# "Hangman" noose sissy bar



## spomalley86 (Jan 28, 2020)

I recently acquired this bike that has the hangman sissy bar. I do know these were reproduced some time ago.  Does anyone have the dimensions of the orginal version that came out in the 60s? Thanks in advance
Sean


----------



## unregistered (Jan 29, 2020)

That looks way too rusty to be repop.


----------



## THE STIG (Jan 29, 2020)

they don't do chrome like that on repo


----------



## bricycle (Jan 29, 2020)

maybe he thinks someone recently added the noose...


----------



## spomalley86 (Jan 29, 2020)

Didn't they reproduce them a few years later? Not recently ofcourse.  I measured, it's about 48 inches in height. I found bill matthews ads saying it was 50 inches in length


----------



## THE STIG (Jan 29, 2020)

spomalley86 said:


> Didn't they reproduce them a few years later? Not recently ofcourse.  I measured, it's about 48 inches in height.

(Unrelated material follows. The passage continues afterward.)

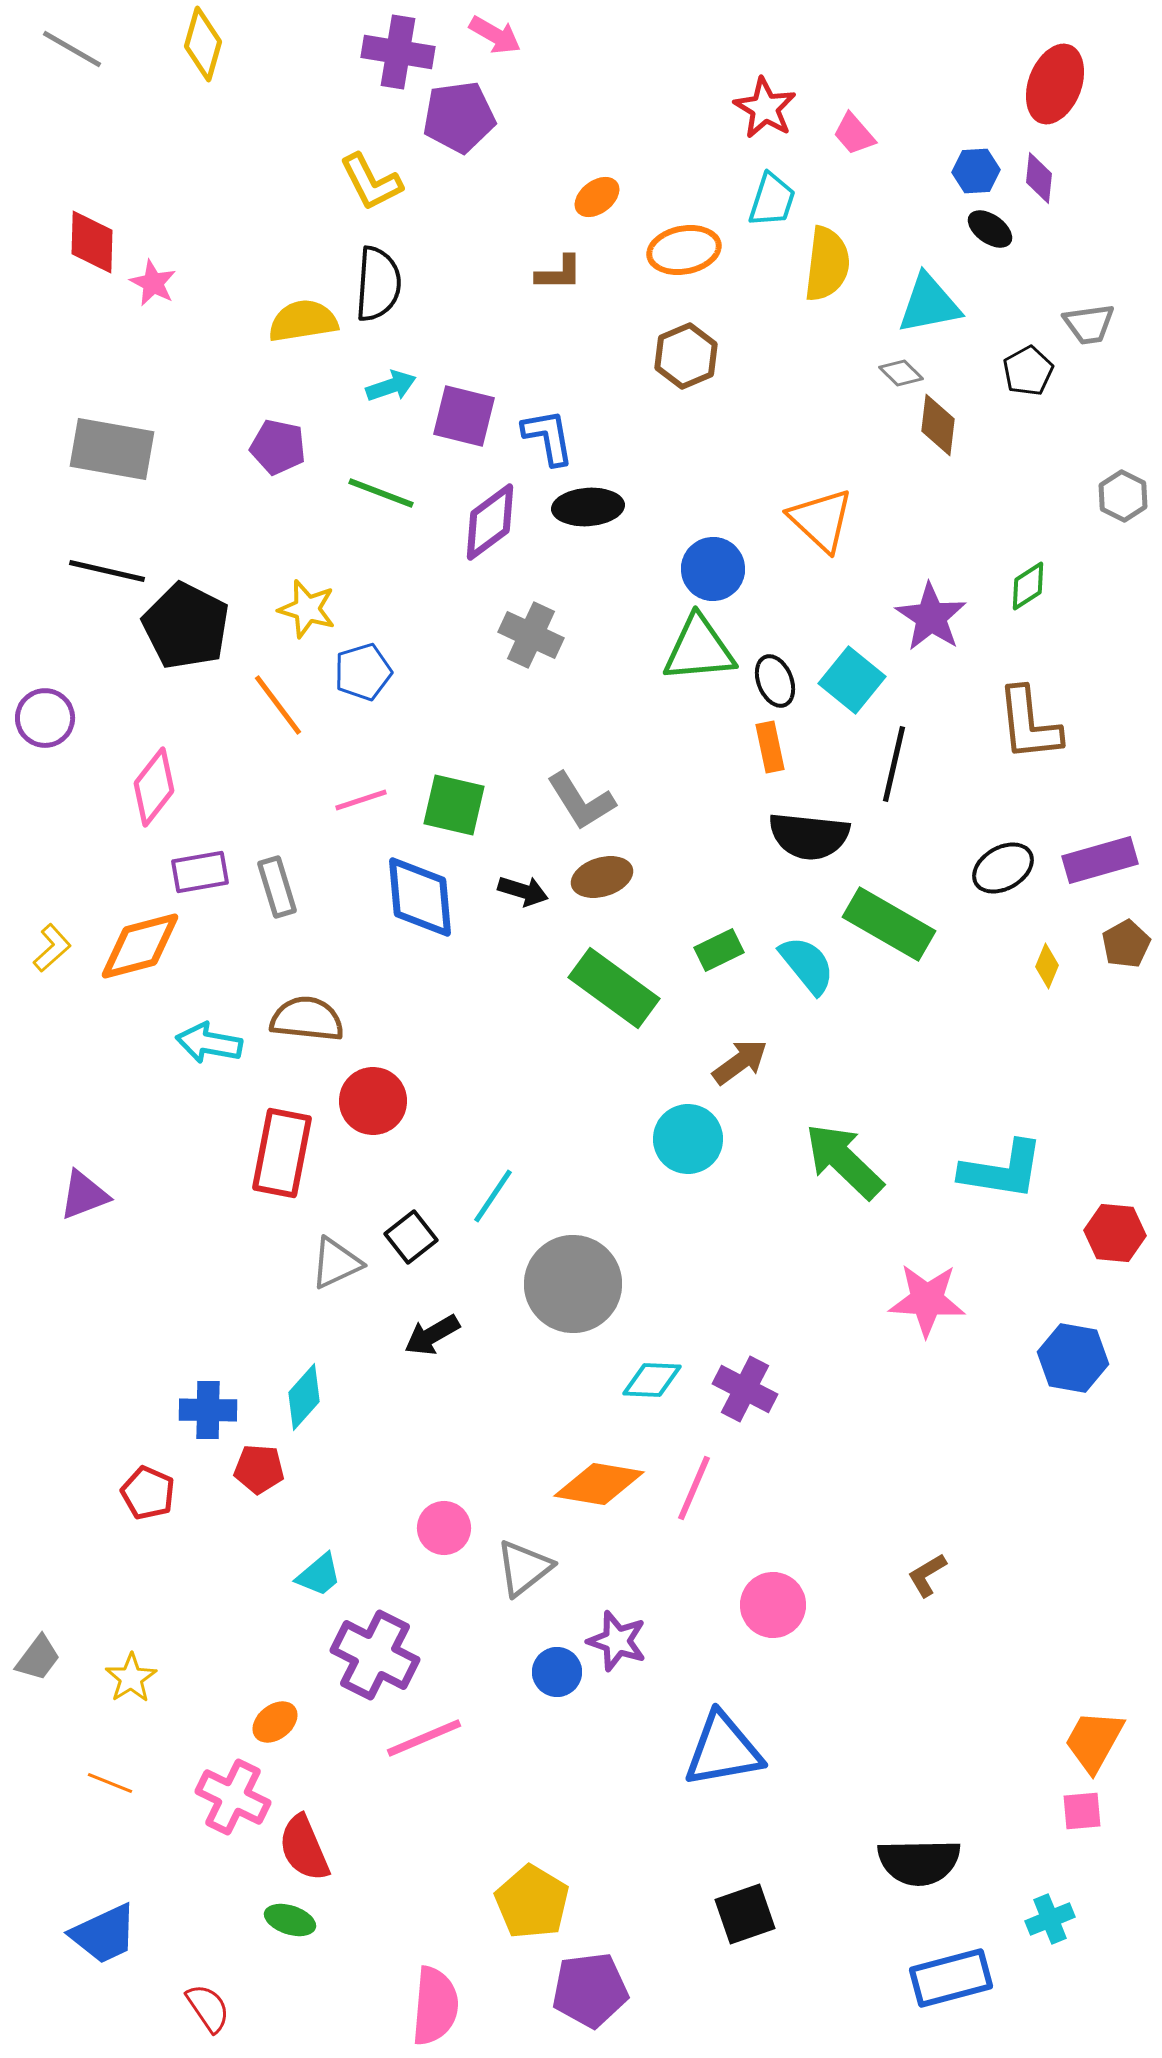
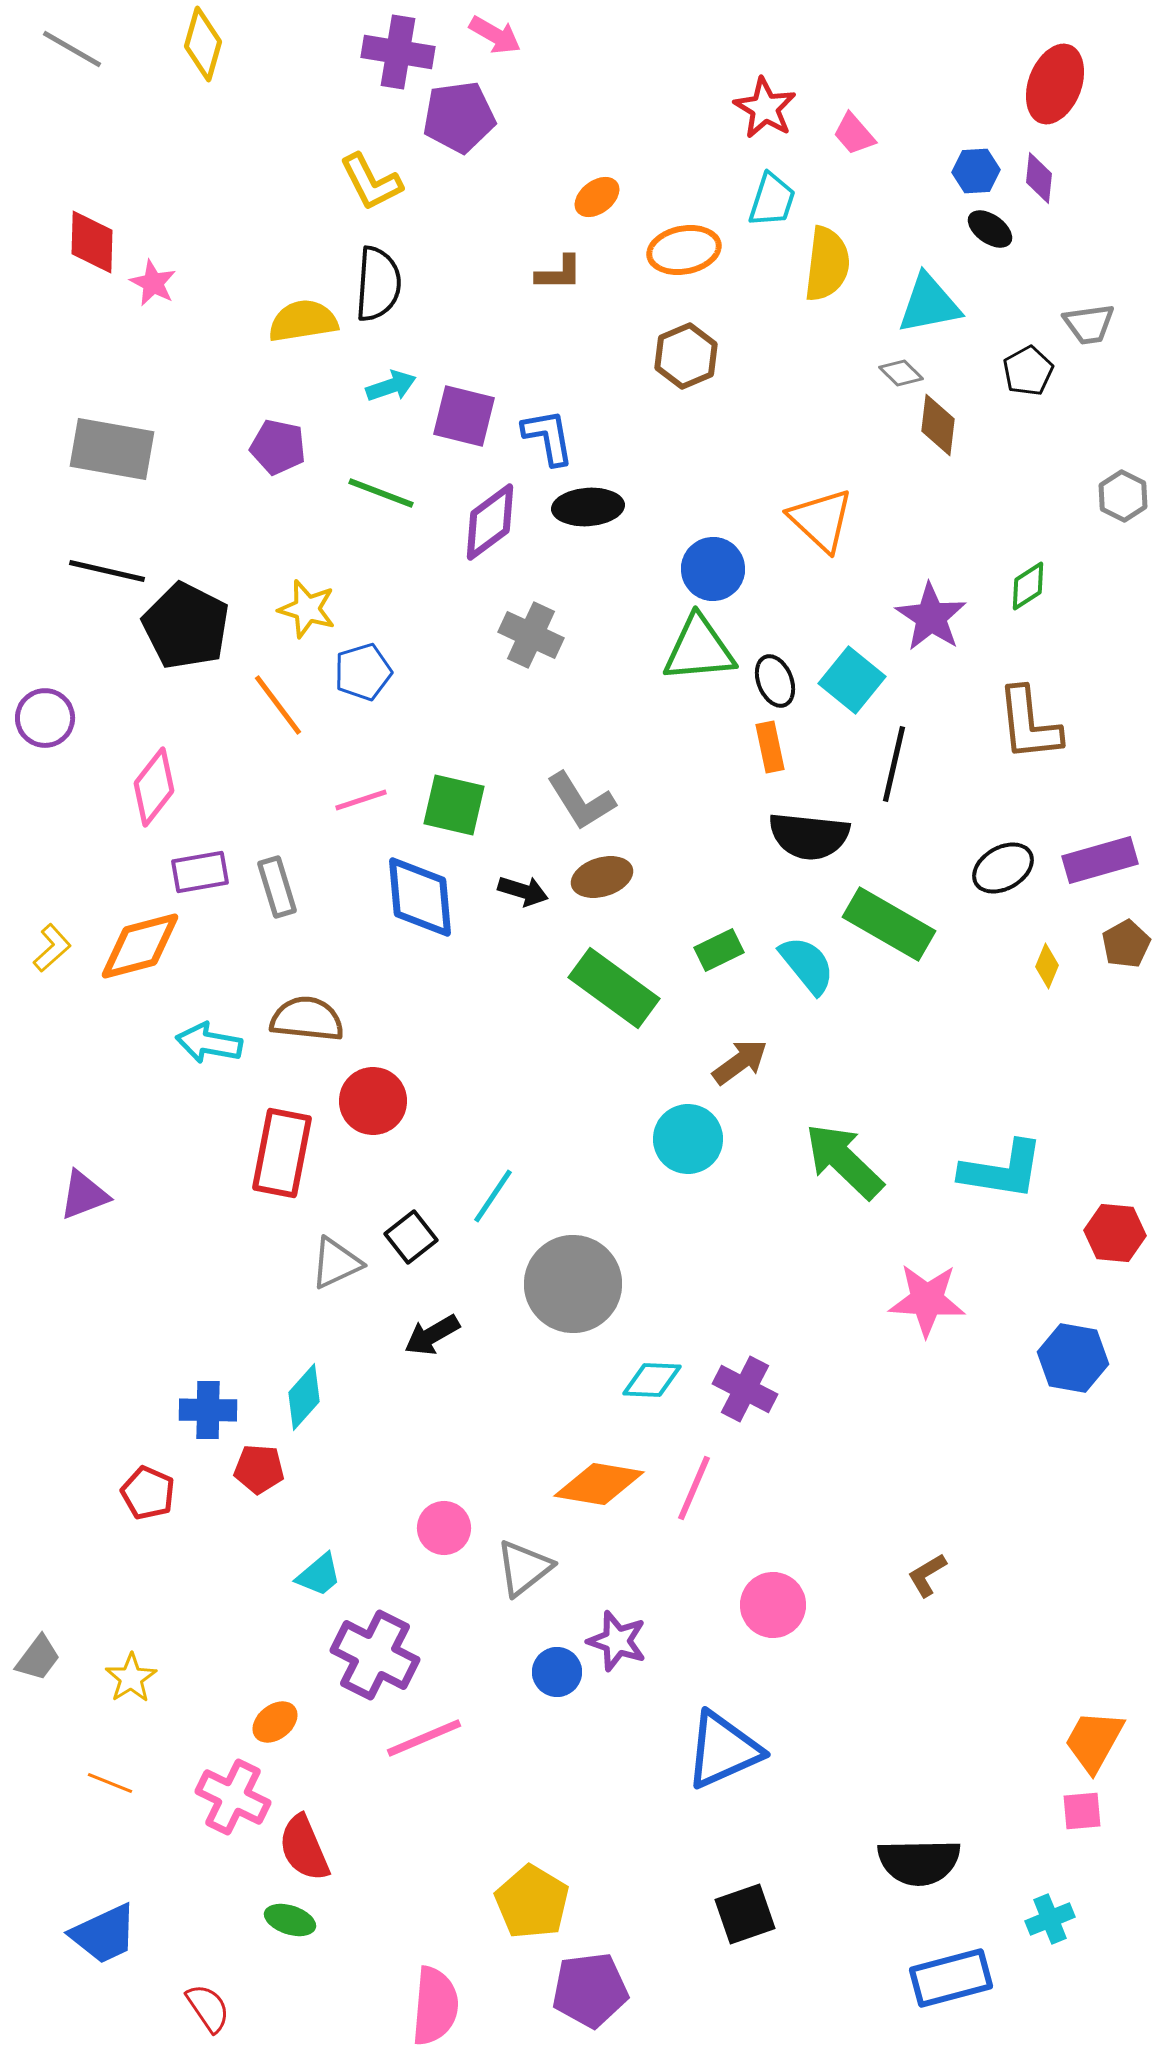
blue triangle at (723, 1750): rotated 14 degrees counterclockwise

I found bill matthews ads saying it was 50 inches in length




how did you measure ?  from the side tip-tip 48"...  if you measure from tip down the front to the end (over the bend) it'll be longer


----------



## spomalley86 (Jan 29, 2020)

I will check it out when I get back to base, I was also under the impression the bar had three mounting holes instead of two


----------



## spomalley86 (Jan 29, 2020)

Yeah it's a little over 48 inches


----------



## ZE52414 (Jan 29, 2020)

Is that a 20” straightbar frame?


----------



## spomalley86 (Jan 29, 2020)

It is a 20 inch double straight bar, I believe a tornado covered in orange housepaint


----------